Ici dans cette petite bourgade de 10 000 habitants, le chômage fait des ravages parmi les jeunes, ils sont des centaines à déambuler dans les rues, à tuer le temps et à attendre qu’on veuille bien s’occuper d’eux. Certains ont versé dans le banditisme, d’autres dans le commerce illicite et bien d’autres préfèrent tenter leur chance de l’autre côté de la Méditerranée qui s’étale sous leurs yeux. Une industrie clandestine de barques de la mort a fait son apparition, des moins jeunes, pêcheurs de leur état et connaissant bien la mer se présentent comme passeurs et en ont fait leur métier. Pour 100 000 DA, on a sa place à bord du bateau et on est supposé être conduit à bon port de l’autre côté de la méditerranée sur l’Ile de la Sardaigne toute proche.

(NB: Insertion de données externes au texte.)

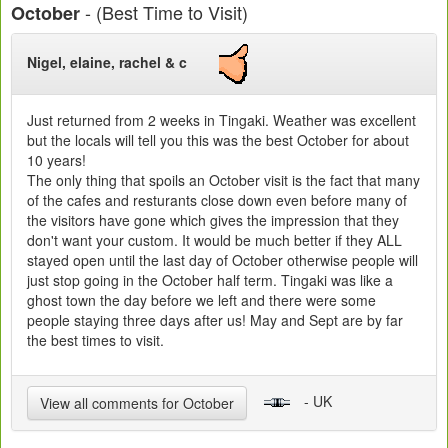
- (Best Time to Visit)
October
Nigel, elaine, rachel & c
Just returned from 2 weeks in Tingaki. Weather was excellent
but the locals will tell you this was the best October for about
10 years!
The only thing that spoils an October visit is the fact that many
of the cafes and resturants close down even before many of
the visitors have gone which gives the impression that they
don't want your custom. It would be much better if they ALL
stayed open until the last day of October otherwise people will
just stop going in the October half term. Tingaki was like a
ghost town the day before we left and there were some
people staying three days after us! May and Sept are by far
the best times to visit.
- UK
View all comments for October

«Dites-leur, poursuit notre interlocuteur, que tous ces jeunes qui bravent le danger de la mer ne sachant pas s’ils peuvent traverser la Méditerranée que nous aimons notre pays que nous le portons dans nos cœurs mais que nous ne pouvons plus supporter de vivre dans ces conditions, tous mes amis que vous voyez ici sont chômeurs, ils n’ont ni connaissances, ni relations et ils n’ont pas pu décrocher un emploi malgré les diplômes et les qualifications qu’ils ont, ils ont traîné pendant des années avant de penser à la “harga”, la seule échappatoire possible, le seul débouché par lequel on s’engouffre. Nous savons tous ici que nous risquons notre vie mais on le fait quand même parce que nous croyons qu’il vaut mieux mourir en tentant d’améliorer son sort que de rester ici se morfondre et se lamenter sur sa situation. Vous savez c’est dur de demander chaque matin à son père ou à sa mère 100 DA pour se déplacer, prendre un café ou acheter des cigarettes, à la longue, on se sent inutile et vivant comme un parasite alors que les parents ont du mal à joindre les 2 bouts. Dites-leur que la jeunesse à Sidi Salem se meurt à petit feu et que cela ne peut plus durer. Un jour, il y aura une explosion, une explosion sociale qu’il sera très difficile de maîtriser parce que plus de 70 % de la population représente des jeunes. Nous ne voulons pas arriver à cela. Tout ce que nous demandons, c’est un emploi et un logement décent.

Dites-leur que nous attendons, que la mer ne nous prendra pas tous, il en restera beaucoup.»Ces propos pleins de désespoir et d’amertume en disent long sur l’état d’esprit d’une jeunesse abandonnée et délaissée, une jeunesse qui pourtant aime ce pays et le chérit jusqu’à le porter dans son cœur. Mais il faut dire aussi que cette jeunesse est blasée et échaudée par toutes les promesses faites par les uns et les autres et qui n’ont pas à ce jour été tenues.